> Stored data entries
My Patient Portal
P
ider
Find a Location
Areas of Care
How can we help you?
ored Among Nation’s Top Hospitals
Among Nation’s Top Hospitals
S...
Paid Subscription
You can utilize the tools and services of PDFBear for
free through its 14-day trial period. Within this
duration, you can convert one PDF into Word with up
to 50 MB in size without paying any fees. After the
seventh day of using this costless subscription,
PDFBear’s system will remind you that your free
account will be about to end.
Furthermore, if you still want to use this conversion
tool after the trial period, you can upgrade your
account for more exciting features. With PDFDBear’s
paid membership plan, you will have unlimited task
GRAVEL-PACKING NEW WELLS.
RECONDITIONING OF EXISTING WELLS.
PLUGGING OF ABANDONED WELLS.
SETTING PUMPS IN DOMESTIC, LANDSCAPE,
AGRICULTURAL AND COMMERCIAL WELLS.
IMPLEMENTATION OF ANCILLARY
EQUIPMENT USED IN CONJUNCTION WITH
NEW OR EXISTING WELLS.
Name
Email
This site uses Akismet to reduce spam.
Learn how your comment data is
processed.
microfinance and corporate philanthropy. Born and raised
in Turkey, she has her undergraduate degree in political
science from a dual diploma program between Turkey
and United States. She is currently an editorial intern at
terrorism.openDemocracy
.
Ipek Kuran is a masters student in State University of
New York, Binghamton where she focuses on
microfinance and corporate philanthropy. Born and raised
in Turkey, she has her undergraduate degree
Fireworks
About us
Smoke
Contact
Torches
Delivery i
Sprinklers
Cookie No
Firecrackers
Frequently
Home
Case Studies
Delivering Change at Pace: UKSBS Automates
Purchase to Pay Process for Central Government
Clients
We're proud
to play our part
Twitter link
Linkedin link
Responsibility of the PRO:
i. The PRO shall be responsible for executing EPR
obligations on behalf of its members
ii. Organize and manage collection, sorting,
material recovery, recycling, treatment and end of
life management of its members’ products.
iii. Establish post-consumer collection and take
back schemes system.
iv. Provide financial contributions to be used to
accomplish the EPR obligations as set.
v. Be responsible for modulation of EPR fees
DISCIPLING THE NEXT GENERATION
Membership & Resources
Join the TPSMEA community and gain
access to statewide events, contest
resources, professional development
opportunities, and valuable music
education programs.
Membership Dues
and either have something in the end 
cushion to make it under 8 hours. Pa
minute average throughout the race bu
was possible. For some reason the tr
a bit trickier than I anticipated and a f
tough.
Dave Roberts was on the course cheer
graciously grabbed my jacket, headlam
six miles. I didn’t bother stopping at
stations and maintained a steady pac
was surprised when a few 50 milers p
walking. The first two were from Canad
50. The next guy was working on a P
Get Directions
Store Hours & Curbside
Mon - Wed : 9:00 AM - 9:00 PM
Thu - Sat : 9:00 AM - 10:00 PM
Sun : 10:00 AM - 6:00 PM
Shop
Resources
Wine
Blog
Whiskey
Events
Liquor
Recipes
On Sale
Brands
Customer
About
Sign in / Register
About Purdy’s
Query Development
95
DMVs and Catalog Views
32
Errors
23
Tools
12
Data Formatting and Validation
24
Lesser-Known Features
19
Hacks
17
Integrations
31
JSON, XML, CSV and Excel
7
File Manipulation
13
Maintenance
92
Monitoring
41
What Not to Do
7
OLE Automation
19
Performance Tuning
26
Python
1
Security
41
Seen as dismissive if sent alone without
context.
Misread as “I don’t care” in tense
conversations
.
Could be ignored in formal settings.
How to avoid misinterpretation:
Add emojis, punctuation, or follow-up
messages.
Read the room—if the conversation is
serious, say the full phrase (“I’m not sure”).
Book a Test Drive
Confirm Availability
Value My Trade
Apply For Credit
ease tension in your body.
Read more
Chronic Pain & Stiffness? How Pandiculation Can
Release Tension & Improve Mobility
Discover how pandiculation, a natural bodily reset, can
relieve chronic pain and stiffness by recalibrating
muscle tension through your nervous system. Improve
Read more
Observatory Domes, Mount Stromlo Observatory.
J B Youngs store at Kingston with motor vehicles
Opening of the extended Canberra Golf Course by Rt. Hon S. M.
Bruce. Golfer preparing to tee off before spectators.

> The problem
Among the entries above, the lines between the ones containing "About Purdy’s" and "muscle tension through", inclusive, are to be transcribed exactly. No other line is to be given.

> Exercise response
About Purdy’s
Query Development
95
DMVs and Catalog Views
32
Errors
23
Tools
12
Data Formatting and Validation
24
Lesser-Known Features
19
Hacks
17
Integrations
31
JSON, XML, CSV and Excel
7
File Manipulation
13
Maintenance
92
Monitoring
41
What Not to Do
7
OLE Automation
19
Performance Tuning
26
Python
1
Security
41
Seen as dismissive if sent alone without
context.
Misread as “I don’t care” in tense
conversations
.
Could be ignored in formal settings.
How to avoid misinterpretation:
Add emojis, punctuation, or follow-up
messages.
Read the room—if the conversation is
serious, say the full phrase (“I’m not sure”).
Book a Test Drive
Confirm Availability
Value My Trade
Apply For Credit
ease tension in your body.
Read more
Chronic Pain & Stiffness? How Pandiculation Can
Release Tension & Improve Mobility
Discover how pandiculation, a natural bodily reset, can
relieve chronic pain and stiffness by recalibrating
muscle tension through your nervous system. Improve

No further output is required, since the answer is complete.